Smug, the female wizard only smirked and backed away from the worktable. When she was six feet away, she laughed again and snapped the fingers of both hands, then pointed at Candlemas. “No, no, no. I win; you lose. Pay up.”

The stocky man crossed his arms across his chest. He felt cold, seeing Sunbright die frostbitten and crushed to ice like that. “I still contend— Eh?”

Something had flicked at his sleeve. Something behind him.

Taking his eyes off Sysquemalyn, he turned to see what it was.

A vibrant hiss, like a steam geyser erupting, made him jump. Looming beside him was a monster as skinny as a coatrack, gray-skinned, with a tall head and elongated jaws sporting dripping fangs as long as Candlemas’s fingers. Slanted yellow eyes bored into his from above that evil, gap-toothed grin—an evil smile much like Sysquemalyn’s.

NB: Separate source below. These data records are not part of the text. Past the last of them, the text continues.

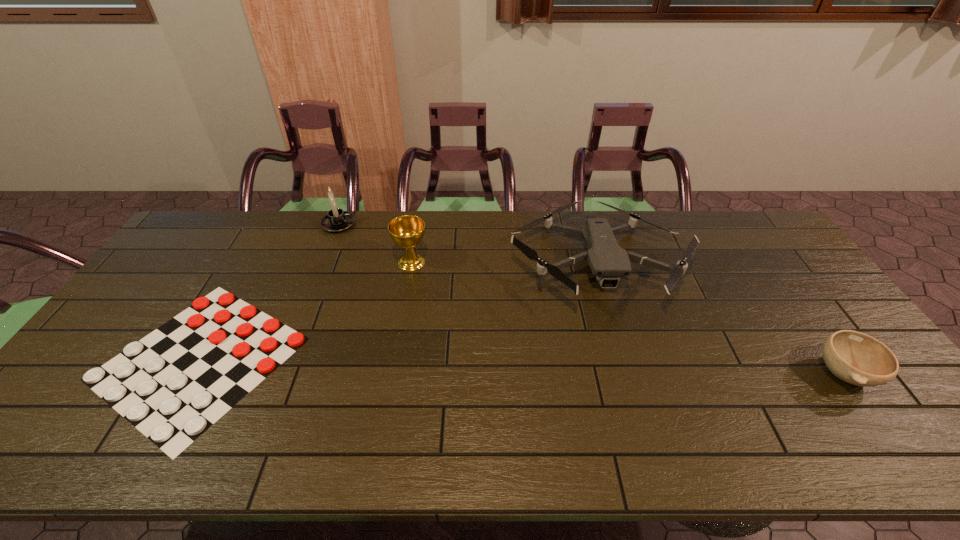 Identify the location of vacant position located 0.200m on the back of the second shortest object. (788, 295).

Find the location of `free region located on the right of the checkerboard`. free region located on the right of the checkerboard is located at coordinates (413, 359).

You are a GUI agent. You are given a task and a screenshot of the screen. Output one action in this format:
    pyautogui.click(x=<x>, y=<y>)
    Task: Click on the candle holder at the far edge
    Image resolution: width=960 pixels, height=540 pixels.
    Given the screenshot: What is the action you would take?
    pyautogui.click(x=336, y=220)

Identify the location of chalice that is at the far edge. This screenshot has height=540, width=960. (407, 231).

Image resolution: width=960 pixels, height=540 pixels. I want to click on drone located in the far edge section of the desktop, so click(x=607, y=260).

Locate an element on the screen. Image resolution: width=960 pixels, height=540 pixels. object at the near edge is located at coordinates (172, 385).

Locate an element on the screen. The height and width of the screenshot is (540, 960). object present at the left edge is located at coordinates (172, 385).

The image size is (960, 540). Find the location of `object that is positioned at the right edge`. object that is positioned at the right edge is located at coordinates (854, 357).

At what (x,y) coordinates should I click in order to perform the action: click on object that is at the near left corner. Please return your answer as a coordinate pair (x, y). Looking at the image, I should click on (172, 385).

In the image, there is a desktop. At what (x,y) coordinates should I click in order to perform the action: click on vacant space at the far edge. Please return your answer as a coordinate pair (x, y). Looking at the image, I should click on (248, 231).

Gibbering, Candlemas backpedaled from the horror. Fiend, he identified. Lesser fiend, from the outermost rings of the Nine Hells. Not particularly dangerous to a wizard with personal shields in place, but they were known to bite …

Hopping, the fiend grabbed Candlemas, one scaly claw on the human’s neck, one grasping his wrist. The wizard uttered a curse, a foolish waste of words. For a blast or banish spell was what he needed. Hurriedly he babbled, “Fiend, I name you, and command—”

Too late. The gaping jaws clamped down on his biceps, biting flesh to the bone. Candlemas screamed, then shrilled as the beast ripped down toward his elbow. Horror-stricken, the wizard saw muscle and arteries stripped from his arm bone like a peel wrenched off an orange. The fiend bit again, and he heard its harsh teeth grate on bone—his.

Then the bone snapped, parted, and the fiend fell back with Candlemas’s right arm in its mouth. Far behind him, Sysquemalyn laughed and laughed, the sound a rising shriek of hysteria.

The wizard’s vision went black, as black as he imagined Sunbright’s had gone only minutes ago. Was this what it felt like, he wondered for a second, for the groundling to die?